(Beginning of RECORDS FOR THE EXERCISE)

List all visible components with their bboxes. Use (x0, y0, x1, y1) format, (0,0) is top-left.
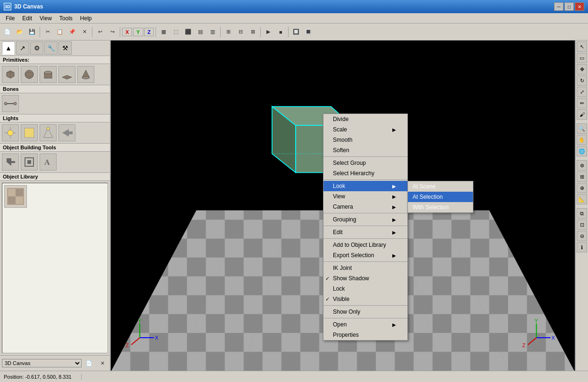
ctx-properties[interactable]: Properties (323, 330, 407, 340)
rt-rect[interactable]: ▭ (577, 53, 587, 63)
rt-scale[interactable]: ⤢ (577, 87, 587, 97)
rt-rotate[interactable]: ↻ (577, 75, 587, 86)
cut-btn[interactable]: ✂ (42, 26, 53, 38)
rt-orbit[interactable]: 🌐 (577, 146, 587, 156)
x-axis-btn[interactable]: X (122, 28, 132, 36)
stop-btn[interactable]: ■ (275, 26, 286, 38)
new-btn[interactable]: 📄 (2, 26, 13, 38)
grid-btn[interactable]: ⊞ (223, 26, 234, 38)
bone-item[interactable] (2, 95, 19, 112)
close-button[interactable]: ✕ (575, 2, 584, 11)
minimize-button[interactable]: ─ (554, 2, 563, 11)
ctx-add-to-lib[interactable]: Add to Object Library (323, 240, 407, 250)
wireframe-btn[interactable]: ⬚ (170, 26, 182, 38)
library-item[interactable] (4, 185, 27, 208)
material-btn[interactable]: 🔲 (290, 26, 302, 38)
new-scene-btn[interactable]: 📄 (83, 358, 95, 369)
tool-arrow[interactable] (2, 154, 19, 171)
light-omni[interactable] (2, 124, 19, 141)
texture-btn[interactable]: ▤ (195, 26, 206, 38)
render-btn[interactable]: ▦ (158, 26, 169, 38)
delete-btn[interactable]: ✕ (79, 26, 90, 38)
lights-header: Lights (0, 114, 110, 122)
tab-materials[interactable]: 🔧 (44, 41, 58, 55)
light-rect[interactable] (21, 124, 38, 141)
ctx-scale[interactable]: Scale ▶ (323, 124, 407, 135)
rt-boolean[interactable]: ⊖ (577, 231, 587, 241)
ctx-soften[interactable]: Soften (323, 145, 407, 155)
svg-rect-31 (8, 196, 16, 204)
rt-pan[interactable]: ✋ (577, 135, 587, 145)
rt-select[interactable]: ↖ (577, 41, 587, 52)
save-btn[interactable]: 💾 (26, 26, 38, 38)
window-controls[interactable]: ─ □ ✕ (554, 2, 584, 11)
paste-btn[interactable]: 📌 (66, 26, 78, 38)
ctx-ik-joint[interactable]: IK Joint (323, 263, 407, 273)
ctx-show-only[interactable]: Show Only (323, 307, 407, 317)
texture2-btn[interactable]: 🔳 (303, 26, 314, 38)
rt-grid[interactable]: ⊞ (577, 171, 587, 182)
play-btn[interactable]: ▶ (263, 26, 274, 38)
ctx-camera[interactable]: Camera ▶ (323, 202, 407, 212)
solid-btn[interactable]: ⬛ (182, 26, 194, 38)
menu-file[interactable]: File (2, 14, 18, 23)
z-axis-btn[interactable]: Z (144, 28, 154, 36)
undo-btn[interactable]: ↩ (94, 26, 106, 38)
menu-tools[interactable]: Tools (56, 14, 76, 23)
tool-box[interactable] (21, 154, 38, 171)
open-btn[interactable]: 📂 (14, 26, 25, 38)
magnet-btn[interactable]: ⊠ (247, 26, 258, 38)
ctx-edit[interactable]: Edit ▶ (323, 227, 407, 237)
tab-bones[interactable]: ↗ (16, 41, 29, 55)
submenu-at-selection[interactable]: At Selection (408, 192, 473, 202)
rt-axis[interactable]: ⊕ (577, 183, 587, 193)
tab-settings[interactable]: ⚒ (58, 41, 72, 55)
submenu-at-scene[interactable]: At Scene (408, 181, 473, 192)
scene-dropdown[interactable]: 3D Canvas (2, 359, 82, 367)
ctx-lock[interactable]: Lock (323, 284, 407, 294)
ctx-select-hierarchy[interactable]: Select Hierarchy (323, 168, 407, 179)
rt-group[interactable]: ⧉ (577, 208, 587, 219)
ctx-view[interactable]: View ▶ (323, 191, 407, 202)
menu-edit[interactable]: Edit (18, 14, 36, 23)
svg-rect-30 (16, 189, 23, 196)
rt-info[interactable]: ℹ (577, 242, 587, 252)
ctx-open[interactable]: Open ▶ (323, 319, 407, 330)
menu-help[interactable]: Help (76, 14, 96, 23)
menu-view[interactable]: View (36, 14, 56, 23)
ctx-divide[interactable]: Divide (323, 114, 407, 124)
ctx-show-shadow[interactable]: ✓ Show Shadow (323, 273, 407, 284)
tab-tools[interactable]: ⚙ (30, 41, 43, 55)
primitive-cube[interactable] (2, 66, 19, 83)
ctx-smooth[interactable]: Smooth (323, 135, 407, 145)
rt-magnet[interactable]: ⊛ (577, 160, 587, 171)
light-spot[interactable] (40, 124, 57, 141)
primitive-sphere[interactable] (21, 66, 38, 83)
rt-zoom[interactable]: 🔍 (577, 123, 587, 134)
rt-paint[interactable]: 🖌 (577, 109, 587, 120)
light-arrow[interactable] (58, 124, 75, 141)
snap-btn[interactable]: ⊟ (235, 26, 246, 38)
copy-btn[interactable]: 📋 (54, 26, 66, 38)
ctx-export-sel[interactable]: Export Selection ▶ (323, 250, 407, 260)
rt-pen[interactable]: ✏ (577, 98, 587, 108)
y-axis-btn[interactable]: Y (133, 28, 143, 36)
rt-ungroup[interactable]: ⊡ (577, 219, 587, 230)
maximize-button[interactable]: □ (564, 2, 574, 11)
viewport[interactable]: X Y Z X Y Z Divide Scale ▶ (111, 41, 575, 371)
ctx-grouping[interactable]: Grouping ▶ (323, 214, 407, 225)
ctx-look[interactable]: Look ▶ At Scene At Selection With Select… (323, 181, 407, 191)
rt-measure[interactable]: 📐 (577, 194, 587, 204)
ctx-visible[interactable]: ✓ Visible (323, 294, 407, 304)
rt-move[interactable]: ✥ (577, 64, 587, 74)
redo-btn[interactable]: ↪ (107, 26, 118, 38)
primitive-cone[interactable] (77, 66, 94, 83)
primitive-plane[interactable] (58, 66, 75, 83)
light-btn[interactable]: ▥ (207, 26, 218, 38)
submenu-with-selection[interactable]: With Selection (408, 202, 473, 212)
tab-objects[interactable]: ▲ (2, 41, 15, 55)
tool-text[interactable]: A (40, 154, 57, 171)
ctx-select-group[interactable]: Select Group (323, 158, 407, 168)
primitive-cylinder[interactable] (40, 66, 57, 83)
close-scene-btn[interactable]: ✕ (97, 358, 108, 369)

(End of RECORDS FOR THE EXERCISE)

Which of the lines above hold the string "button"? Copy each one.

close-button[interactable]: ✕ (575, 2, 584, 11)
minimize-button[interactable]: ─ (554, 2, 563, 11)
maximize-button[interactable]: □ (564, 2, 574, 11)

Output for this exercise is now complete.